WHAT THE EXERCISE ASKS:
Give the data again word for word; drop the pictures.

GIVEN INFORMATION:
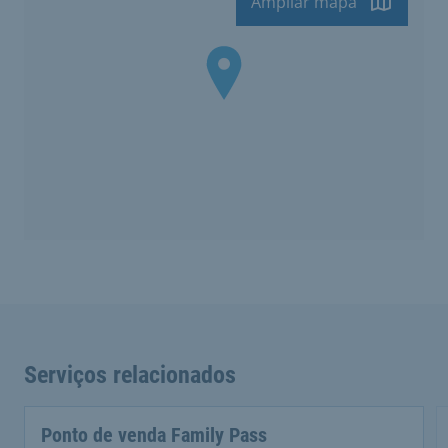
Ampliar mapa
Serviços relacionados
Ponto de venda Family Pass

TASK ANSWER:
Ampliar mapa
Serviços relacionados
Ponto de venda Family Pass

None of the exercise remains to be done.